* **Data for review**
═══

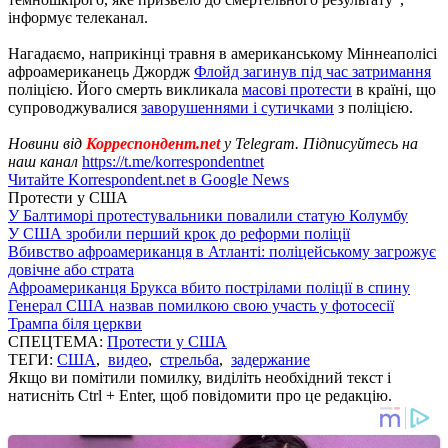
інформує телеканал.
Нагадаємо, наприкінці травня в американському Міннеаполісі
афроамериканець Джордж
Флойд загинув під час затримання
поліцією. Його смерть викликала
масові протести
в країні, що
супроводжувалися
заворушеннями і сутичками
з поліцією.
Новини від
Корреспондент.net
у Telegram. Підписуйтесь на
наш канал
https://t.me/korrespondentnet
Читайте Korrespondent.net в Google News
Протести у США
У Балтиморі протестувальники повалили статую Колумбу
У США зробили перший крок до реформи поліції
Вбивство афроамериканця в Атланті: поліцейському загрожує
довічне або страта
Афроамериканця Брукса вбито пострілами поліції в спину
Генерал США назвав помилкою свою участь у фотосесії
Трампа біля церкви
СПЕЦТЕМА:
Протести у США
ТЕГИ:
США
,
видео
,
стрельба
,
задержание
Якщо ви помітили помилку, виділіть необхідний текст і
натисніть Ctrl + Enter, щоб повідомити про це редакцію.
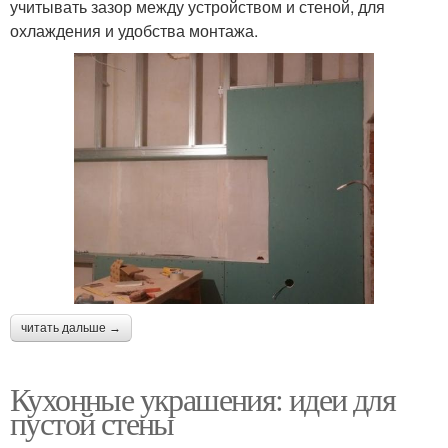
учитывать зазор между устройством и стеной, для
охлаждения и удобства монтажа.
читать дальше →
Кухонные украшения: идеи для
пустой стены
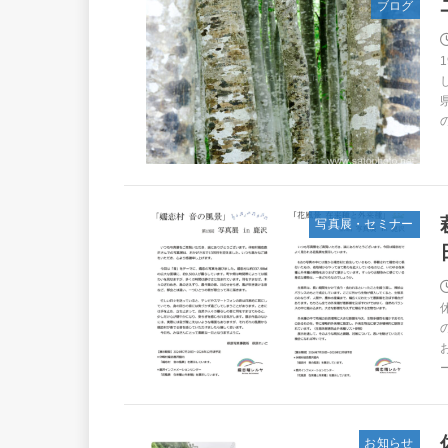
ブログ
写真展・セミナー
お知らせ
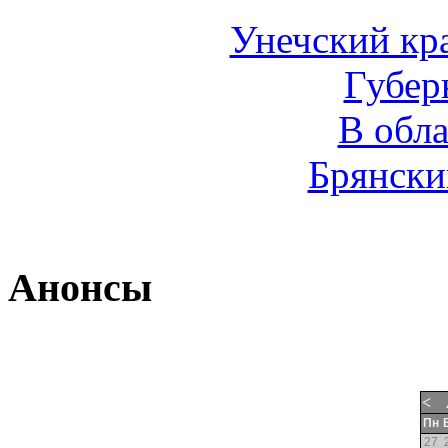
Унечский кр
Губер
В обл
Брянски
Анонсы
<
Пн
27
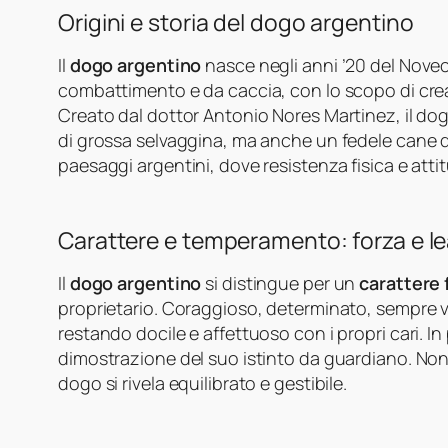
Origini e storia del dogo argentino
Il
dogo argentino
nasce negli anni ’20 del Novec
combattimento e da caccia, con lo scopo di cre
Creato dal dottor Antonio Nores Martinez, il d
di grossa selvaggina, ma anche un fedele cane da
paesaggi argentini, dove resistenza fisica e attit
Carattere e temperamento: forza e le
Il
dogo argentino
si distingue per un
carattere 
proprietario. Coraggioso, determinato, sempre vig
restando docile e affettuoso con i propri cari. I
dimostrazione del suo istinto da guardiano. Nono
dogo si rivela equilibrato e gestibile.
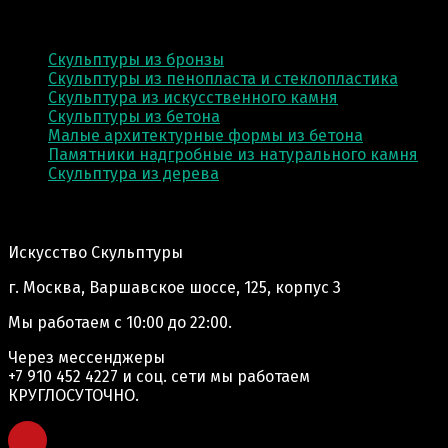
КАТЕГОРИИ
Скульптуры из бронзы
Скульптуры из пенопласта и стеклопластика
Скульптура из искусственного камня
Скульптуры из бетона
Малые архитектурные формы из бетона
Памятники надгробные из натурального камня
Скульптура из деревa
Адрес производства:
Искусство Скульптуры
г. Москва, Варшавское шоссе, 125, корпус 3
Мы работаем
с 10:00 до 22:00.
Через мессенджеры
+7 910 452 4227
и соц. сети мы работаем
КРУГЛОСУТОЧНО.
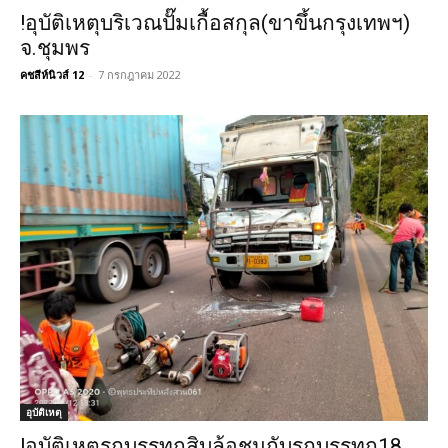
!อุบัติเหตุบริเวณปั๊มเกื้อสกุล(ขาขึ้นกรุงเทพฯ)
จ.ชุมพร
คชสีห์นิวส์ 12
-
7 กรกฎาคม 2022
อุบัติเหตุ
!อุบัติเหตุรถบรรทุกสิบล้อชนกับรถบรรทุก18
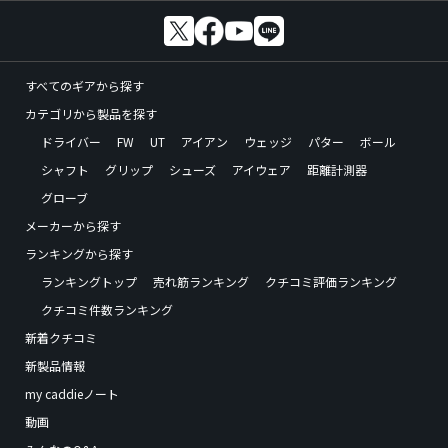
すべてのギアから探す
カテゴリから製品を探す
ドライバー
FW
UT
アイアン
ウェッジ
パター
ボール
シャフト
グリップ
シューズ
アイウェア
距離計測器
グローブ
メーカーから探す
ランキングから探す
ランキングトップ
売れ筋ランキング
クチコミ評価ランキング
クチコミ件数ランキング
新着クチコミ
新製品情報
my caddieノート
動画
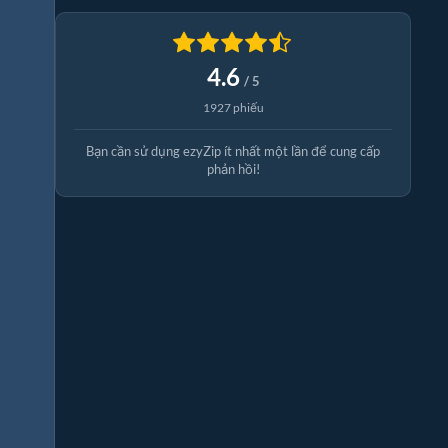
4.6
/ 5
1927 phiếu
Bạn cần sử dụng ezyZip ít nhất một lần để cung cấp
phản hồi!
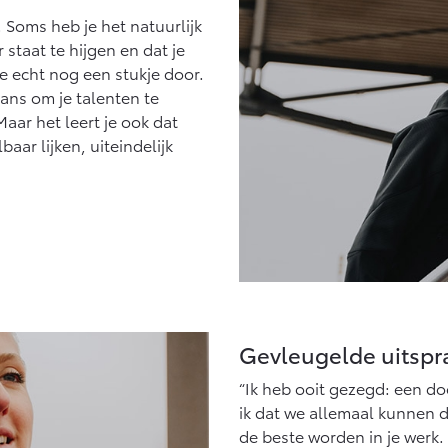
. Soms heb je het natuurlijk
 staat te hijgen en dat je
e echt nog een stukje door.
kans om je talenten te
aar het leert je ook dat
aar lijken, uiteindelijk
Gevleugelde uitspr
“Ik heb ooit gezegd: een d
ik dat we allemaal kunnen 
de beste worden in je werk.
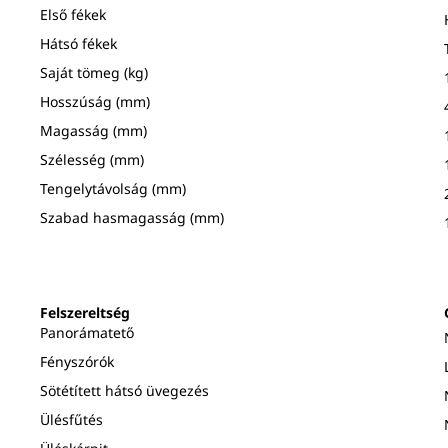
Első fékek
Hátsó fékek
Saját tömeg (kg)
Hosszúság (mm)
Magasság (mm)
Szélesség (mm)
Tengelytávolság (mm)
Szabad hasmagasság (mm)
Felszereltség
Panorámatető
Fényszórók
Sötétített hátsó üvegezés
Ülésfűtés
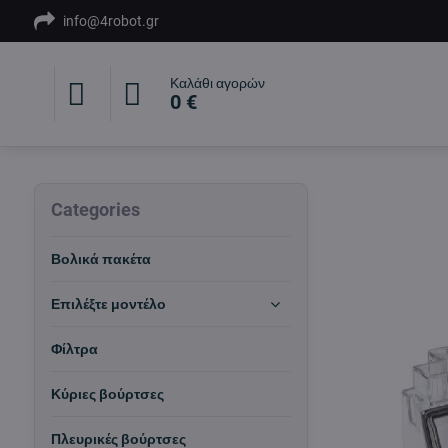
info@4robot.gr
Καλάθι αγορών
0 €
Categories
Βολικά πακέτα
Επιλέξτε μοντέλο
Φίλτρα
Κύριες βούρτσες
Πλευρικές βούρτσες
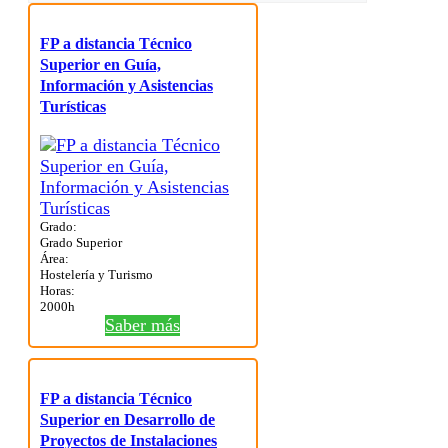
FP a distancia Técnico
Superior en Guía,
Información y Asistencias
Turísticas
Grado:
Grado Superior
Área:
Hostelería y Turismo
Horas:
2000h
Saber más
FP a distancia Técnico
Superior en Desarrollo de
Proyectos de Instalaciones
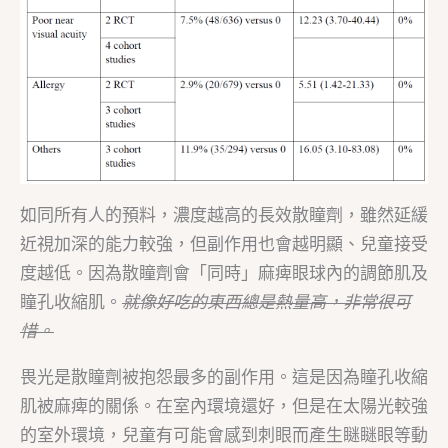
如同所有人的預料，濃度越高的長效散瞳劑，雖然延緩
近視加深的能力較強，但副作用也會越明顯、兒童接受
度越低。因為散瞳劑會「同時」麻痺眼球內的調節肌及
瞳孔收縮肌。
就像好吃的東西總是熱量高，非常很可
惜。
畏光是散瞳劑被抱怨最多的副作用。這是因為瞳孔收縮
肌被麻痺的關係。在室內環境還好，但是在太陽光較強
的室外環境，兒童有可能會感到刺眼而產生瞇瞇眼等動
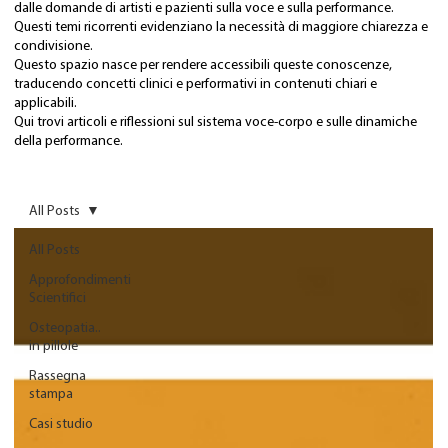
dalle domande di artisti e pazienti sulla voce e sulla performance.
Questi temi ricorrenti evidenziano la necessità di maggiore chiarezza e
condivisione.
Questo spazio nasce per rendere accessibili queste conoscenze,
traducendo concetti clinici e performativi in contenuti chiari e
applicabili.
Qui trovi articoli e riflessioni sul sistema voce-corpo e sulle dinamiche
della performance.
All Posts
All Posts
Approfondimenti
Scientifici
Osteopatia..
in pillole
Rassegna
stampa
Casi studio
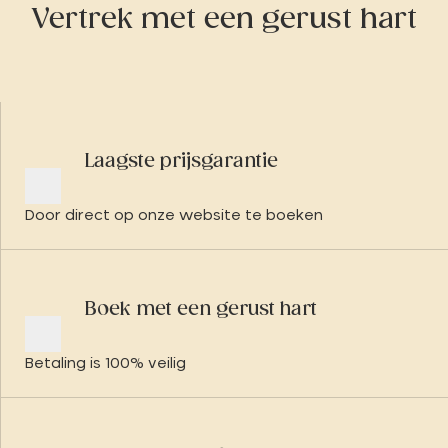
Vertrek met een gerust hart
Laagste prijsgarantie
Door direct op onze website te boeken
Boek met een gerust hart
Betaling is 100% veilig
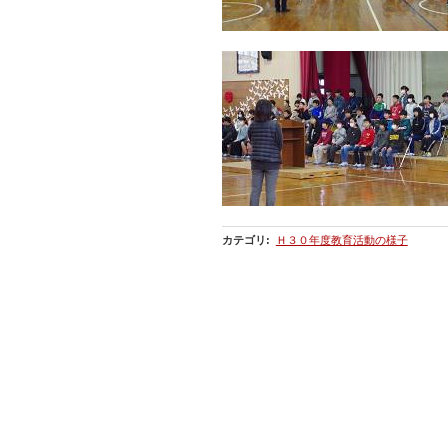
カテゴリ
:
Ｈ３０年度教育活動の様子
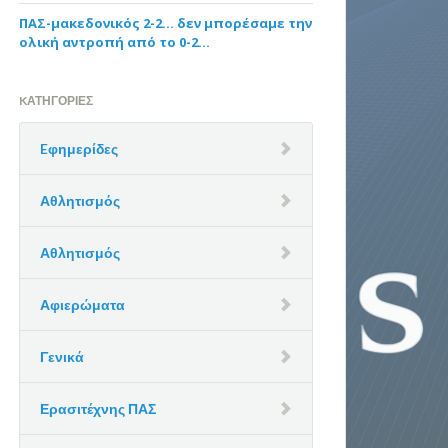
ΠΑΣ-μακεδονικός 2-2… δεν μπορέσαμε την
ολική αντροπή από το 0-2…
KΑΤΗΓΟΡΊΕΣ
Eφημερίδες
Αθλητισμός
Αθλητισμός
Αφιερώματα
Γενικά
Ερασιτέχνης ΠΑΣ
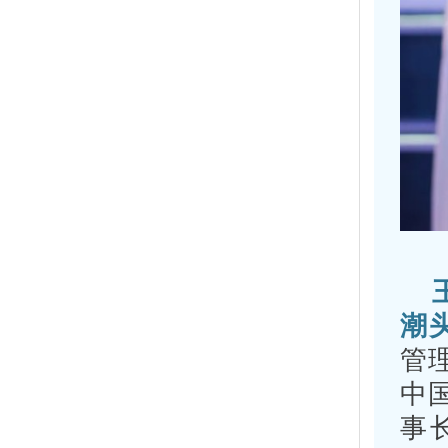
潮
管
中
事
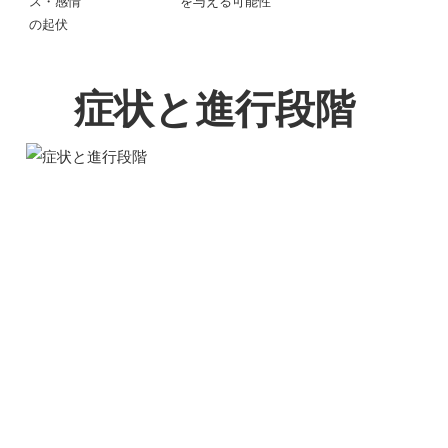
ス・感情
を与える可能性
の起伏
症状と進行段階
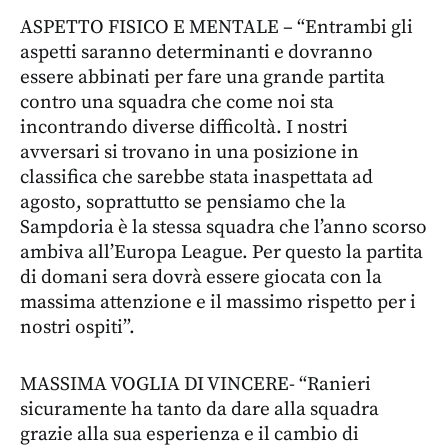
ASPETTO FISICO E MENTALE – “Entrambi gli
aspetti saranno determinanti e dovranno
essere abbinati per fare una grande partita
contro una squadra che come noi sta
incontrando diverse difficoltà. I nostri
avversari si trovano in una posizione in
classifica che sarebbe stata inaspettata ad
agosto, soprattutto se pensiamo che la
Sampdoria è la stessa squadra che l’anno scorso
ambiva all’Europa League. Per questo la partita
di domani sera dovrà essere giocata con la
massima attenzione e il massimo rispetto per i
nostri ospiti”.
MASSIMA VOGLIA DI VINCERE- “Ranieri
sicuramente ha tanto da dare alla squadra
grazie alla sua esperienza e il cambio di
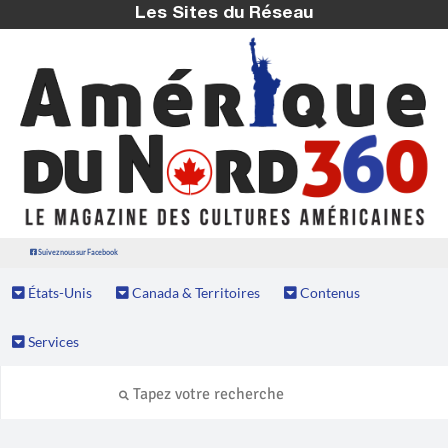
Les Sites du Réseau
Suivez nous sur Facebook
États-Unis
Canada & Territoires
Contenus
Services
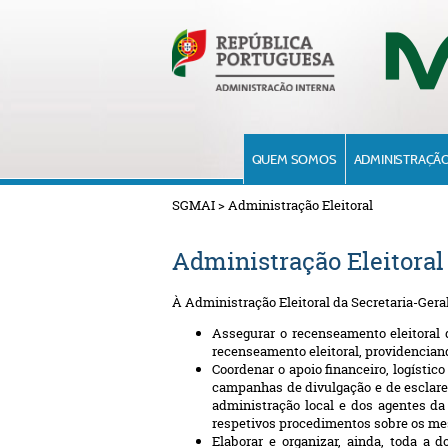
QUEM SOMOS
ADMINISTRAÇÃO
SGMAI
>
Administração Eleitoral
Administração Eleitoral
À Administração Eleitoral da Secretaria-Gera
Assegurar o recenseamento eleitoral 
recenseamento eleitoral, providencian
Coordenar o apoio financeiro, logístic
campanhas de divulgação e de esclarec
administração local e dos agentes da 
respetivos procedimentos sobre os m
Elaborar e organizar, ainda, toda a 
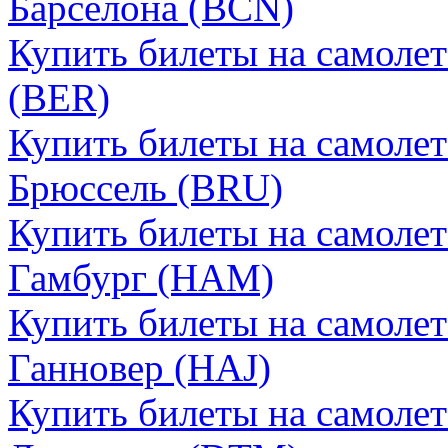
Барселона (BCN)
Купить билеты на самоле
(BER)
Купить билеты на самоле
Брюссель (BRU)
Купить билеты на самоле
Гамбург (HAM)
Купить билеты на самоле
Ганновер (HAJ)
Купить билеты на самоле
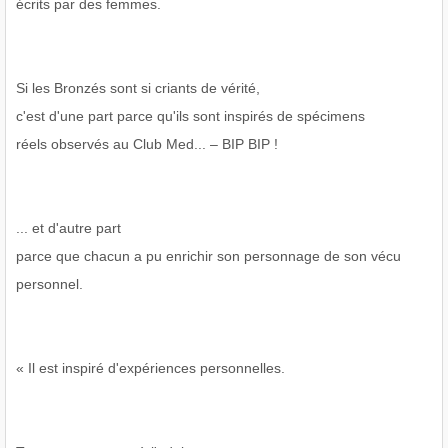
écrits par des femmes.
Si les Bronzés sont si criants de vérité,
c'est d'une part parce qu'ils sont inspirés de spécimens
réels observés au Club Med... – BIP BIP !
... et d'autre part
parce que chacun a pu enrichir son personnage de son vécu
personnel.
« Il est inspiré d'expériences personnelles.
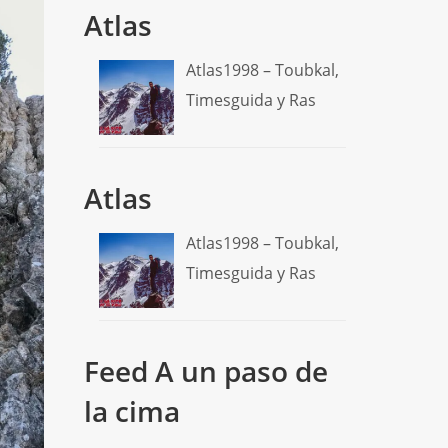
Atlas
Atlas1998 – Toubkal,
Timesguida y Ras
Atlas
Atlas1998 – Toubkal,
Timesguida y Ras
Feed A un paso de
la cima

═══

* **Activity**
Single out each line of the records above with the string "squadra" in it, and copy it.

* **Written reply**
contro una squadra che come noi sta
Sampdoria è la stessa squadra che l’anno scorso
sicuramente ha tanto da dare alla squadra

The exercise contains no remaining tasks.